**Description of the task:**
Transcribe exactly everything in the data below from the line containing "избрании в епископы" down to the line containing "ОБРАЩЕНИЯ ГРАЖДАН", both lines included and nothing further.

**Data shown:**
####################

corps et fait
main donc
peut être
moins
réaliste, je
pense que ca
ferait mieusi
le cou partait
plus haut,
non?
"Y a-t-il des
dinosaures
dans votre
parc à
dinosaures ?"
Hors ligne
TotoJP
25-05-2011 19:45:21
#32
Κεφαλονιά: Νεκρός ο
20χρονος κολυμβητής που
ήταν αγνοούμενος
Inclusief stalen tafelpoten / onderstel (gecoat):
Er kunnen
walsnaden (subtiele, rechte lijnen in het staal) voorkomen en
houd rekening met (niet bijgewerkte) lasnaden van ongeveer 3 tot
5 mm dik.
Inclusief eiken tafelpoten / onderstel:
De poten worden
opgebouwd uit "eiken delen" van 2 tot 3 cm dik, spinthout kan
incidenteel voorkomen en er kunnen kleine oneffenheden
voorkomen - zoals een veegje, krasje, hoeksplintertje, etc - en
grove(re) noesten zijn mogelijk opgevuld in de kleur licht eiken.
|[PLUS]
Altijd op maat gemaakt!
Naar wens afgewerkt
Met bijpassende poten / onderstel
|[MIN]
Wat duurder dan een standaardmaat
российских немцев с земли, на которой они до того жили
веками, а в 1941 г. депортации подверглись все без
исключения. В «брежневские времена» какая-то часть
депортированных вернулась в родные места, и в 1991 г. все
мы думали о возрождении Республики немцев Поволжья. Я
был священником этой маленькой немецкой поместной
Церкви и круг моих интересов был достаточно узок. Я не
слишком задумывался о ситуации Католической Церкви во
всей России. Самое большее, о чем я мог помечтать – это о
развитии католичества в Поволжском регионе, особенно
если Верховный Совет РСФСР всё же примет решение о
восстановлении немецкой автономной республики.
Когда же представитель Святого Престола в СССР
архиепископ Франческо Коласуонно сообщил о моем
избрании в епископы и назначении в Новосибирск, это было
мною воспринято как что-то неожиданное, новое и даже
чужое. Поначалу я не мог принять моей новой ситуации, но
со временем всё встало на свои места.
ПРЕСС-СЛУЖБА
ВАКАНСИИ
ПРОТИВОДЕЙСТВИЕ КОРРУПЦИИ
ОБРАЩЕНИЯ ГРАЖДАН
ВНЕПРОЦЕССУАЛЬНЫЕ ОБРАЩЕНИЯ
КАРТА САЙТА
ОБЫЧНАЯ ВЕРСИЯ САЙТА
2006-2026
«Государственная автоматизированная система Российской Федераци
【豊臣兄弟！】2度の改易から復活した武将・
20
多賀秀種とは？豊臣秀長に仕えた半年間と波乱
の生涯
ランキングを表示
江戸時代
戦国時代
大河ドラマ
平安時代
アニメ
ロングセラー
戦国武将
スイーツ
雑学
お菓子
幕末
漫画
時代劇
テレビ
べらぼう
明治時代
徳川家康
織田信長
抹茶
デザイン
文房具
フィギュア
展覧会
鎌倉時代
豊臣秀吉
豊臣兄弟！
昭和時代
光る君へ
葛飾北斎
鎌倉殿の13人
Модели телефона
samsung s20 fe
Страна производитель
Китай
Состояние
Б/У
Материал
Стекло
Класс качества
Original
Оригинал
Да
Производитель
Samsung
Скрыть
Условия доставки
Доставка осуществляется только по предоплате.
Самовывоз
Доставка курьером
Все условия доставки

####################

**Task output:**
избрании в епископы и назначении в Новосибирск, это было
мною воспринято как что-то неожиданное, новое и даже
чужое. Поначалу я не мог принять моей новой ситуации, но
со временем всё встало на свои места.
ПРЕСС-СЛУЖБА
ВАКАНСИИ
ПРОТИВОДЕЙСТВИЕ КОРРУПЦИИ
ОБРАЩЕНИЯ ГРАЖДАН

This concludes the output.